Я опять уселся на кровати, закутав себя одеялом. Несколько дней назад точно так же… кстати…

Я сунул руку под матрас, там пусто. Неужели, кто-то нашёл? Постель на пол…

— Клопов решил погонять? — съехидничал Степан.

Вот! Куда засунул, там и лежит, меня дожидается. Заляпанное бурым лезвие застряло меж кроватных пружин, к рукоятке присохла грязь.

— Может, пригодится? — спросил я.

Кум выхватил нож, а вместо него всучил мне трубку.

— Смешно, — задумчиво наморщив лоб, сказал Степан. — Я сам этот нож сделал.

— Ты же мне и подарил, — ответил я. — Не помнишь, что ли? Если бы не он, может, и не отбился бы я от пасюков.

— Видишь, разок тебя подарок выручил, значит, счастливый он. Авось, опять сгодится. Как думаешь, перед тем, как поведут на площадь, нас обыщут?

— Обязательно, — уверенно сказал я. — Раз полагается, значит, непременно.

— Кто знает, как у новой власти полагается. Я вот думаю… — Степан вогнал нож меж половиц, начал гнуть в одну сторону, потом в другую. Сталь для приличия посопротивлялась, и, звонко щёлкнув, лезвие переломилось в сантиметре от рукоятки. — Неудачная, видать, поделка. Ты не сильно расстраивайся, ладно? От ножа в нашем положении мало пользы, а лезвие — дело тонкое. Хоть в сапоге можно спрятать, а хоть и в рукаве. Эти дурни и не догадаются. Хорошо бы руки верёвкой скрутили, глядишь, и удастся тихонько перепилить. Тогда и попутчик нам с тобой найдётся. Я бы, ради старой дружбы, помог Асланяну, Пасюка бы с собой прихватил…

Говоря это, Степан приспосабливал лезвие. Он тряс рукой, и кусочек остро заточенной стали выпадал из рукава. После десятка неудачных попыток, Белов сдался.

— Не выходит, — сказал он. — Да не сильно и рассчитывал. Придётся в сапог положить. Ладно, как получится, так и получится. А ты чего замер? Прячь рукоятку, да застилай кровать. А то подумают чего…

За нами пришли. Коренастый и красномордый Помидор сопел, лицо у него лоснилось то ли от пота, то ли от дождевых капель, он ежеминутно утирался рукавом. Худой и бледный Слега деловито и тщательно обыскал нас, заставил разуться, но лезть в чужие сапоги побрезговал.
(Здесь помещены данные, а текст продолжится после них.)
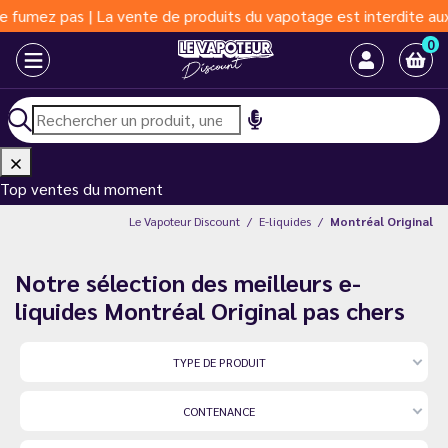
e de produits du vapotage est interdite aux moins de 18 ans | Va
0
Top ventes du moment
Le Vapoteur Discount
E-liquides
Montréal Original
Notre sélection des meilleurs e-
liquides Montréal Original pas chers
TYPE DE PRODUIT
CONTENANCE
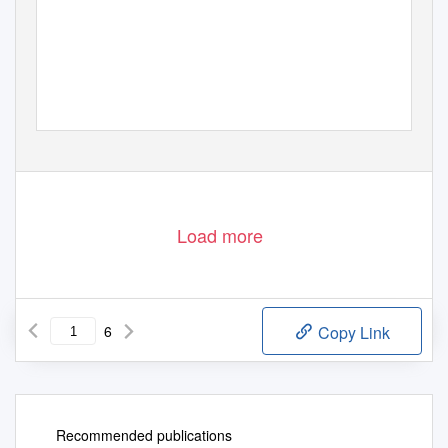
1
Load more
6
Copy Link
Recommended publications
— Готовьтесь, — сказал он, и пристегнул Белова наручниками к спинке кровати.

Посмотрел я на барачников: Помидор заметно волнуется, хоть и пытается казаться молодцом, только взгляд его трусливо убегает в сторону; Слега, вроде бы, жалеет нас, но чувствуется — будет нужно, пристрелит не задумываясь. Чего скрывать — тут меняи накрыло: до дрожи в коленях, до ударов пульса в висках. Ясно так представил, как иду я по улицам Посёлка, на площади собрались друзья и просто знакомые. Петля на шею, последняя сигаретка, если дадут, и счастливого пути! Степану почти без разницы, для него всё решено, смирился он, даже облегчение на лице промелькнуло. Но я-то помирать не хочу! Нельзя мне!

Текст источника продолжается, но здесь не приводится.